The Dawn of Distance Learning e-Infrastructure

When the Lisbon Agenda was released in 2000, it called upon Europe “to improve quality and effectiveness of EU education systems; ensure that they are accessible to all students and educators; open up education to the wider world.”
Further to this, the European Commission appointed a High Level Group on Human Resources for Science and Technology, chaired by José Mariano Gago. This group found that Europe needs to find an additional 600,000 science, engineering and technology experts, resulting in an increase in the average European GDP dedicated to research from 2% in 2004 to 3% by 2010. The subsequent Gago Report identified specific actions or policy measures that, within the context of the European Research Area, could help towards this goal.
Increased spending by government and industry on R&D is one way to combat the skills shortage; another approach is to focus on science education itself. Whether you look at higher or secondary education, schools are increasingly challenged by rapid developments—facilitated by dramatic advances in information technology—in natural sciences, engineering and technology. Education theory has not yet adjusted to this digital trend of the information age. The result is an ever-growing disparity between standard educational methods and tools, and the new ‘digital’ abilities of modern learners, who live in a world of exploding knowledge. Today’s students communicate using MSN, share their media on YouTube and meet new friends on FaceBook. Is it unusual that they expect a similar experience from their school or university?

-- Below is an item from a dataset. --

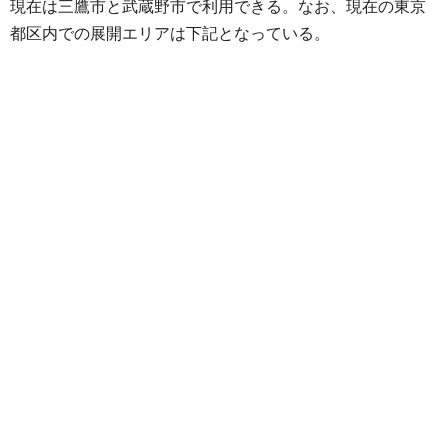
現在は三鷹市と武蔵野市で利用できる。なお、現在の東京
都区内での展開エリアは下記となっている。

Key to improving the image of science and technology, especially among young people, is the integration of education with e-Infrastructures: ‘Virtual classrooms’ will allow students and educators to collect and link information and training sources; students will then choose and use their preferred tools to work with this information, enabling personalised learning and producing the desired educational results. In modern e-Classrooms, students and scientists will be able to access Web portals for scientific compute and data infrastructures, accessing large collections of data and digital objects using metadata, knowledge management techniques, and specific data services. Students and teachers will apply existing scalable Web and grid technologies to access and share scientific data, using educational and computing resources to run scientific application simulations. Such an approach will allow the creation of interactive and multimediaenriched learning modules that interactively support the exploration of scientific phenomena. Advanced repository and collaboration services will allow students to remotely and securely up- and download science and engineering learning objects. The larger science community will add new learning modules and computer simulation-based learning objects as they come available. An open and Web-based community will capitalize on the ‘collective intelligence’ of students, educators, and scientists, using Web 2.0 communication and collaboration tools.
In this new world of personalised and interactive e-learning, teachers will play the essential role of cooperatively guiding students as they identify and use the new tools of their education: these tools will be well devised, edutaining, and able to provide deep insight in specific areas of science. Only then, when the digital world is fully integrated into the education system, will our young people feel an increased motivation to learn. Only then, will they become interested in and attracted to the many fields of science and engineering.